After three years of watching that doctor control meetings with an infantile threat of tantrum-throwing, place dysregulated and unqualified people in key positions of authority, and refuse to realistically analyze workflow (or even discuss job descriptions), and subsequently allow the practice to fall into entropic misery, I had to come to the conclusion that my ex-wife and her siblings were correct: that doctor was responsible for the death of my step father.
During that three years I was asked to accommodate many questionable business practices, including being asked to cover up (in the EMR database) the negligent behavior of practitioners there who, unable to get staff support from an overwhelmed staff, were falsifying patient visit reports. I spoke with a dozen staff members who had similar patient safety concerns but who were afraid to report them for fear of the response from the top.
For three years I struggled with this and tried to get persons in authority to acknowledge the organization's failings, but I only hit brick walls and was labeled as having an 'attitude problem'. In the end, I simply had to leave.
My step father had written his dissertation on Moby Dick. He was very much into First-Nation/Ancient cosmologies, and particularly in how the labyrinth image functioned as a psychological symbol in Jungian studies. My journey as an employee/contractor at that FQHC culminated in the realization that this all came together for me, that at the center of my own career's labyrinth was the realization that trying to address the patient safety concerns with this physician was my own White Whale; that there was no positive solution; that I had to walk away. To continue to seek resolution was, as it was for Ahab, a fruitless quest that could only lead to ruin. And so, that realization gave birth to this comic.

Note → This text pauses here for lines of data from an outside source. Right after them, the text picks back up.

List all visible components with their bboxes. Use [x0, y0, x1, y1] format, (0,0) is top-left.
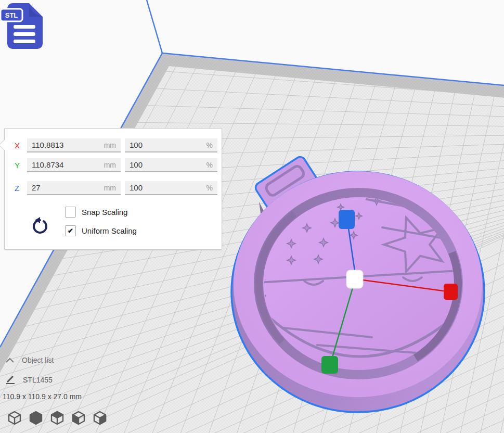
y-size-input[interactable]	[32, 160, 102, 169]
scale-handle-center[interactable]	[346, 270, 363, 288]
object-dimensions: 110.9 x 110.9 x 27.0 mm	[3, 392, 82, 401]
x-size-input[interactable]	[32, 141, 102, 149]
view-top-button[interactable]	[49, 410, 65, 426]
scale-tool-panel: X mm % Y mm % Z mm %	[4, 128, 222, 250]
y-size-field: mm	[27, 158, 121, 172]
z-size-input[interactable]	[32, 183, 102, 192]
object-list-header[interactable]: Object list	[5, 356, 54, 364]
y-size-unit: mm	[104, 161, 116, 169]
reset-scale-button[interactable]	[31, 215, 49, 235]
edit-pencil-icon	[5, 375, 16, 385]
axis-z-label: Z	[15, 184, 27, 193]
view-right-button[interactable]	[92, 410, 108, 426]
z-percent-field: %	[125, 181, 217, 195]
y-percent-unit: %	[206, 161, 213, 169]
x-size-unit: mm	[104, 141, 116, 149]
reset-icon	[31, 215, 49, 235]
scale-row-y: Y mm %	[15, 158, 217, 172]
uniform-scaling-label: Uniform Scaling	[82, 226, 137, 235]
x-percent-unit: %	[206, 141, 213, 149]
stl-badge-label: STL	[5, 11, 18, 19]
uniform-scaling-checkbox[interactable]: ✔	[65, 225, 76, 236]
scale-handle-y[interactable]	[321, 356, 338, 374]
uniform-scaling-row: ✔ Uniform Scaling	[65, 225, 137, 236]
x-percent-field: %	[125, 138, 217, 152]
scale-handle-x[interactable]	[444, 284, 458, 300]
y-percent-input[interactable]	[130, 160, 204, 169]
view-left-button[interactable]	[71, 410, 86, 426]
x-size-field: mm	[27, 138, 121, 152]
z-size-field: mm	[27, 181, 121, 195]
z-size-unit: mm	[104, 184, 116, 192]
view-front-button[interactable]	[28, 410, 44, 426]
scale-handle-z[interactable]	[339, 210, 355, 229]
scale-row-z: Z mm %	[15, 181, 217, 195]
z-percent-unit: %	[206, 184, 213, 192]
scale-row-x: X mm %	[15, 138, 217, 152]
axis-y-label: Y	[15, 161, 27, 170]
object-name: STL1455	[23, 376, 53, 384]
x-percent-input[interactable]	[130, 141, 204, 149]
snap-scaling-label: Snap Scaling	[82, 208, 127, 216]
chevron-up-icon	[5, 357, 15, 363]
view-3d-button[interactable]	[7, 410, 22, 426]
z-percent-input[interactable]	[130, 183, 204, 192]
view-presets-bar	[7, 410, 108, 426]
stl-file-icon: STL	[0, 1, 49, 51]
object-list-item[interactable]: STL1455	[5, 375, 53, 385]
axis-x-label: X	[15, 141, 27, 150]
snap-scaling-checkbox[interactable]	[65, 207, 76, 218]
object-list-title: Object list	[22, 356, 54, 364]
snap-scaling-row: Snap Scaling	[65, 207, 127, 218]
y-percent-field: %	[125, 158, 217, 172]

I think it works well. The first frame, of course, from Melville's Moby Dick (1851) - a realization of the revenge oath, and a statement that seals Ahab's fate.
The second frame from the tv show Mr. Robot (2015). This is a small-square tile mosaic that hangs in Elliot's room, and I suspect it echoes an internal map. In the 'resolved/happy' universe near the end of the series, it hangs in portrait-view in the apartment hallway. I'm unsure if there's a significance to this (there probably is), but it reminds me of the Roethke lines "Dissection is a virtue when / It operates on other men." I.e., that 'inner self' map becomes less of a labyrinth when Elliot removes it from his home.
The third frame a copy of the Knossos' Classical representation of the Labyrinth, as depicted on Cretan coin from 400 BCE.
And the fourth, as I have mentioned, a hyperbolic alarm warning in the style of a Victorian bill posting about the unspeakable crime still ongoing.
I guess the point, if there is one, is that if you realize you're in a toxic work environment, you have to get out.